While the fact that only 47.2% of simultaneous fHb and HI measurements were taken from patients who were on ECLS when blood samples were taken can be seen as a weakness of our investigation, we emphasize that monitoring of hemolysis by HI can be essential in diseases such as hemolytic anemia for autoimmune reasons or following transfusion of blood products and the good correlation of HI with fHb we found may provide guidance for clinicians treating these patients.

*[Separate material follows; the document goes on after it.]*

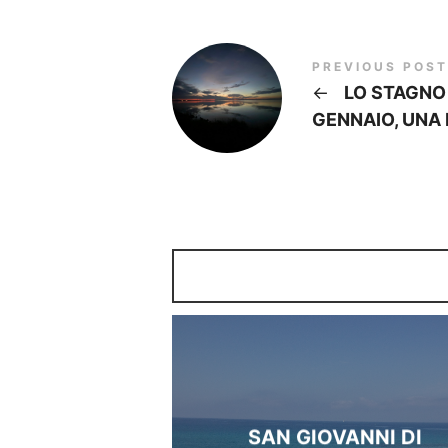
PREVIOUS POST
←
LO STAGNO 
GENNAIO, UNA
SAN GIOVANNI DI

We conclude that HI is favorable over fHb or LDH measurements in critically ill patients on MCS without extracorporal life support to monitor for thrombosis due to its ready availability and advantageous cost factor. Further, prospective studies are needed to assess a possible role for HI in non-critically ill LVAD patients, the optimal therapeutic range of HI for each device, VV and VA ECMO, temporary RVAD and LVAD to minimize thrombosis due to over- and to minimize bleeding due to supra-therapeutic anticoagulation.